From the jump, the show smacks you in the face with Gillian Wearing's squalid "Self-Portrait as My Brother." She is one of the "young Brits" that the Saatchi Gallery's notorious Sensation show brought to New York, the one New York Mayor Rudolph Giuliani tried to censor for indecency. In Album, the series from which this photo is taken, Wearing used herself as a model to create large digital portraits of various family members.

Using her own face and body as her medium, Wearing employs a staff of costume and makeup people on herself à la Cindy Sherman to bring her portraits to life. The contrast between the artifacts of everyday British life — architecture, furniture and decor — and the representation of her "self-portrait" as her brother constructs a stunning social ethos while calling attention to the ideological baggage that portrait photographers carry with them. With a skull and rose tattoo on her arm, which is positioned to cover her breasts, piss-stained sweat pants and hair "product" on the table next to him, we get the all-too-recognizable picture of an outsider, as well as an extraordinary portrait of a sibling.
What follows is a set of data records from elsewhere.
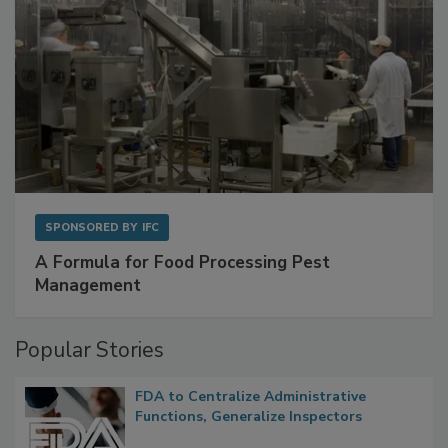
SPONSORED BY
IFC
A Formula for Food Processing Pest
Management
Popular Stories
FDA to Centralize Administrative
Functions, Generalize Inspectors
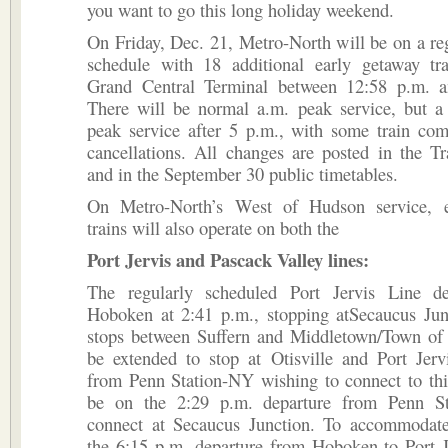
you want to go this long holiday weekend.
On Friday, Dec. 21, Metro-North will be on a r
schedule with 18 additional early getaway tra
Grand Central Terminal between 12:58 p.m. 
There will be normal a.m. peak service, but a
peak service after 5 p.m., with some train com
cancellations. All changes are posted in the T
and in the September 30 public timetables.
On Metro-North’s West of Hudson service, e
trains will also operate on both the
Port Jervis and Pascack Valley lines:
The regularly scheduled Port Jervis Line d
Hoboken at 2:41 p.m., stopping atSecaucus Junc
stops between Suffern and Middletown/Town of W
be extended to stop at Otisville and Port Jerv
from Penn Station-NY wishing to connect to thi
be on the 2:29 p.m. departure from Penn S
connect at Secaucus Junction. To accommodate 
the 6:15 p.m. departure from Hoboken to Port J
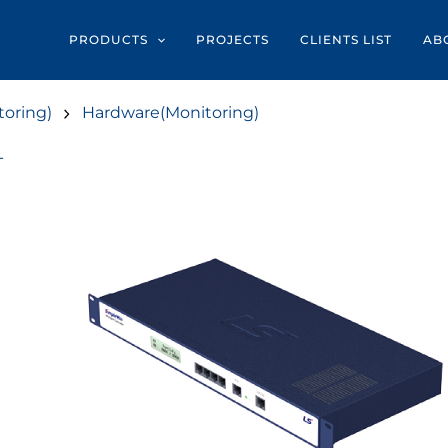
PRODUCTS
PROJECTS
CLIENTS LIST
AB
oring)
Hardware(Monitoring)
T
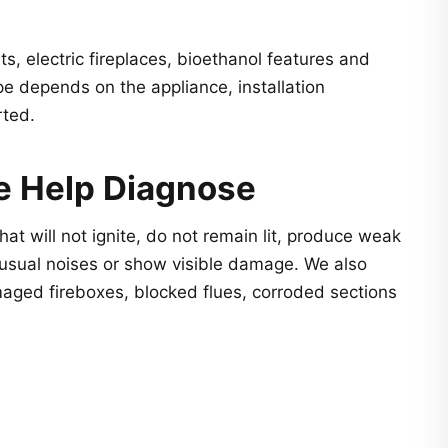
s, electric fireplaces, bioethanol features and
 depends on the appliance, installation
rted.
e Help Diagnose
hat will not ignite, do not remain lit, produce weak
usual noises or show visible damage. We also
aged fireboxes, blocked flues, corroded sections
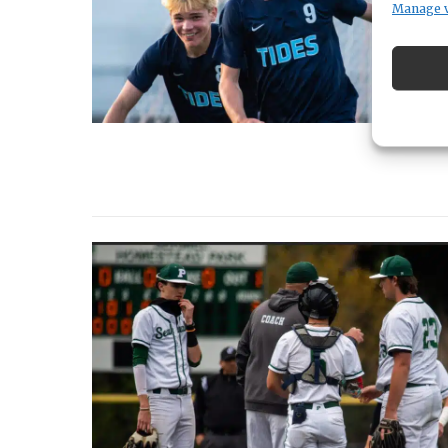
Manage 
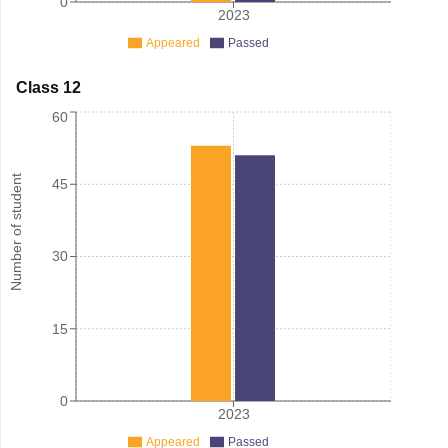
0
2023
Appeared
Passed
Class 12
60
Number of student
45
30
15
0
2023
Appeared
Passed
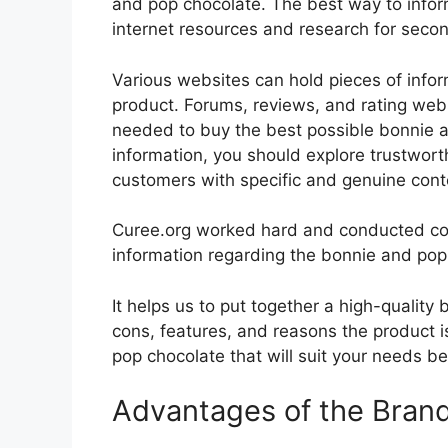
and pop chocolate. The best way to inform
internet resources and research for seco
Various websites can hold pieces of info
product. Forums, reviews, and rating websi
needed to buy the best possible bonnie a
information, you should explore trustwort
customers with specific and genuine cont
Curee.org worked hard and conducted co
information regarding the bonnie and pop
It helps us to put together a high-quality
cons, features, and reasons the product is
pop chocolate that will suit your needs be
Advantages of the Bran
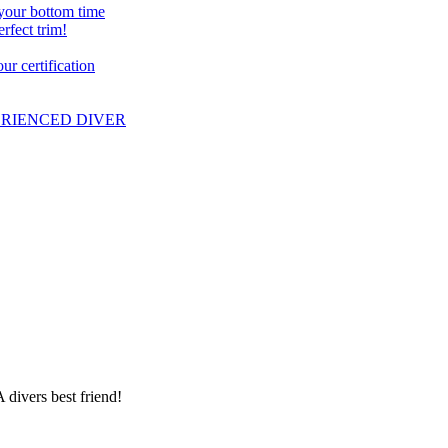
 your bottom time
erfect trim!
r certification
PERIENCED DIVER
 divers best friend!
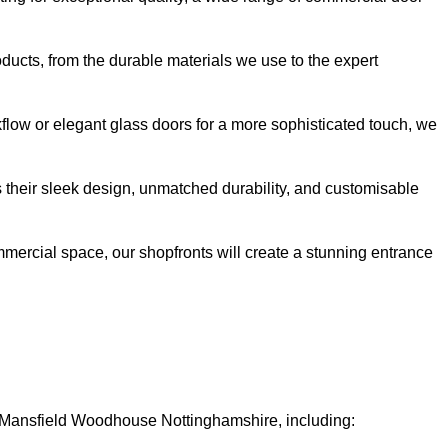
oducts, from the durable materials we use to the expert
kflow or elegant glass doors for a more sophisticated touch, we
s their sleek design, unmatched durability, and customisable
ommercial space, our shopfronts will create a stunning entrance
in Mansfield Woodhouse Nottinghamshire, including:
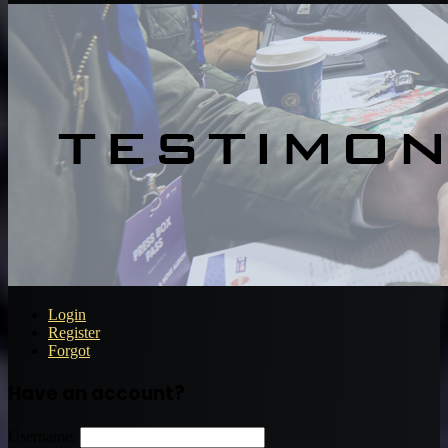
Login
Register
Forgot
Have an account?
Username:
Another of Saatchi's British artists included in the exhibition is Richard Billingham, whose "Ray in Bed," a raw video of his elderly father awakening from sleep, accomplishes a similarly intimate portrait of alienation from the dominant culture. In a bedroom festooned with fading Edwardian floral prints (bedding, including sheets and blankets, wallpaper, headboard and Ray's wife's outrageous floral tattoos), a ravaged man awakes into a bedraggled world. The pulsating "autofocus" searches the contours of the aged subject, his seedy nose hairs twitching and swollen pores glistening, while the austere morning light invades his fitful sleep. The camera objectively reveals the man, his obese wife and the tormented squalor of their world. The muffled sound track is a perfect representation of the abyss between the family members, the glory that was England and our invasive eyes.

There are artists from America, Europe and Asia represented in Shoot the Family, and perhaps the most salient representation of radical change in family life is in the work of two Chinese photographers. With the opening of the Chinese economy to global markets, the traditional Chinese family has been radically altered. In Hai Bo's "Dusk" series, we see sumptuous photographs of his sleeping father, coupled with an aged photo of an isolated man in a Mao suit, the uniform representing the unity of Chinese proletariat. In another, his delicately photographed son, after the recent changes in China, is coupled with a photo of workers housing of the new order.

In famed Chinese photographer Zhang Huan's three self-portraits, his head is covered in what appear to be soapsuds, as though a ravaging disease is consuming him. In each image, he has a small portrait of a different family member in his mouth, as if trying to preserve them or hide them, implying that the disease of contemporary China is the cleansing of minds through the elimination of memories and individual identities.

Perhaps the most touching project in the exhibition is Mitch Epstein's "Circles for Dots," a video portrait of his father closing his Holyoke, Mass., furniture store after a fire put him out of business. The sound track of a Dean Martin pop song accompanies the scene in which Epstein's father prices the leftovers in his furniture store. His father, pictured in various sadly outdated sweaters, quietly goes about ending his life's work with an indelible marker.

There isn't a singular articulated political agenda in Shoot the Family, but as the artists' work is examined — there are 15 engaging projects — each one materializes as evidence of a sea change and an apocalyptic gulf between individuals, family and social fabric. It appears that Rugoff has tried to curate an unofficial survey of artistic representations of family life, and while his catalogue essay seems a bit desperate to make it all fit together thematically, it's a convincing overall portrait of the family, that supposedly natural organizing unit in global culture.

 

Through April 2 at Cranbrook Art Museum, 39221 Woodward Ave., Bloomfield Hills; 248-645-3323.